» Work item: Below are records; report how many of their lines contain the word "Хабаровск", giving only the number.

==== Source information

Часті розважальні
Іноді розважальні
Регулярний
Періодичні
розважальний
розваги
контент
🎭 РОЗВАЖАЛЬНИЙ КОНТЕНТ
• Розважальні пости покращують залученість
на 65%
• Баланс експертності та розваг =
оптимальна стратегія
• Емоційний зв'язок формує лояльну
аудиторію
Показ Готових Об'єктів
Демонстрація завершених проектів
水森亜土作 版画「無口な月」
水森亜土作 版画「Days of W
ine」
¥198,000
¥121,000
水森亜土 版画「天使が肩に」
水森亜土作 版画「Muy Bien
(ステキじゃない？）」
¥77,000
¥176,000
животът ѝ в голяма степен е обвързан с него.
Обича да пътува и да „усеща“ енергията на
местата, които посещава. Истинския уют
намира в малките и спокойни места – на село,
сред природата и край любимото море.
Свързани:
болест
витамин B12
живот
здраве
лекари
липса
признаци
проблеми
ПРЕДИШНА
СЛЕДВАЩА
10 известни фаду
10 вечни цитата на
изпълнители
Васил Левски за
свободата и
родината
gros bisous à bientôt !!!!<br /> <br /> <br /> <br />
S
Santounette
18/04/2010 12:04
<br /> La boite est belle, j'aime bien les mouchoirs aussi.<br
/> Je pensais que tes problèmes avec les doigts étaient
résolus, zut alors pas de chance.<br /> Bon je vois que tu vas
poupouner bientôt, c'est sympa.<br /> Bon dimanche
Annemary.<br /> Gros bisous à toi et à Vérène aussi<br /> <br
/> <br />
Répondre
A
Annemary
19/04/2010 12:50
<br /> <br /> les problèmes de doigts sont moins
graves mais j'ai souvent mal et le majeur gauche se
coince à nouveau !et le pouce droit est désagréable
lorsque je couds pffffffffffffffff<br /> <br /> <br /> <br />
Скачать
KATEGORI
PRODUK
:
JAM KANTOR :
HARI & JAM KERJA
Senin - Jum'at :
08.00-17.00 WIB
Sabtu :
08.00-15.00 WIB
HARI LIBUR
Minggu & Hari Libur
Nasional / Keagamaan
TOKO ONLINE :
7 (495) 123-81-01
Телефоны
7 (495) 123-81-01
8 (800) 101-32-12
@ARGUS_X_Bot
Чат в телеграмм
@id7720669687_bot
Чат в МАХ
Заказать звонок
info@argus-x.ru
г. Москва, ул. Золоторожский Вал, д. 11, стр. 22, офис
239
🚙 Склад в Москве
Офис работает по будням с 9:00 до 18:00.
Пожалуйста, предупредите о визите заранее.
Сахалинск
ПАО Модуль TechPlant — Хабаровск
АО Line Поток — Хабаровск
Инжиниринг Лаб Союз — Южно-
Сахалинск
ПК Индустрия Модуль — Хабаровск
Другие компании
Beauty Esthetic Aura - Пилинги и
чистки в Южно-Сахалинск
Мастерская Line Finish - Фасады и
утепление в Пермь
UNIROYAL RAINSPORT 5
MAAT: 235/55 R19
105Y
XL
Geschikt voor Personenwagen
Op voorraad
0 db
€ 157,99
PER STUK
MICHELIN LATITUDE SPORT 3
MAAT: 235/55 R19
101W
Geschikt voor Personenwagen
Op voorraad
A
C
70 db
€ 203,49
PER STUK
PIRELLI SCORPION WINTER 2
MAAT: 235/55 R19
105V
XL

========

» Exercise response: 3